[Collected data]

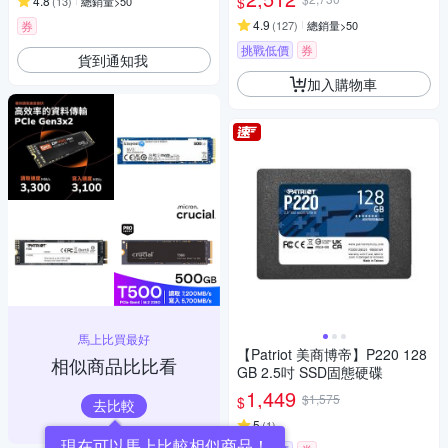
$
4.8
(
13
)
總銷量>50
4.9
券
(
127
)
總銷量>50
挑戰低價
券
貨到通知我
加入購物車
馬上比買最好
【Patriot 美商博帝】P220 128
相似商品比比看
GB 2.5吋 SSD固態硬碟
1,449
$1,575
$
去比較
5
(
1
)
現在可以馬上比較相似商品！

> **Assigned task**:
Set down every record word for word and leave out the pictures.

> **Task response**:
$
4.8
(
13
)
總銷量>50
4.9
券
(
127
)
總銷量>50
挑戰低價
券
貨到通知我
加入購物車
馬上比買最好
【Patriot 美商博帝】P220 128
相似商品比比看
GB 2.5吋 SSD固態硬碟
1,449
$1,575
$
去比較
5
(
1
)
現在可以馬上比較相似商品！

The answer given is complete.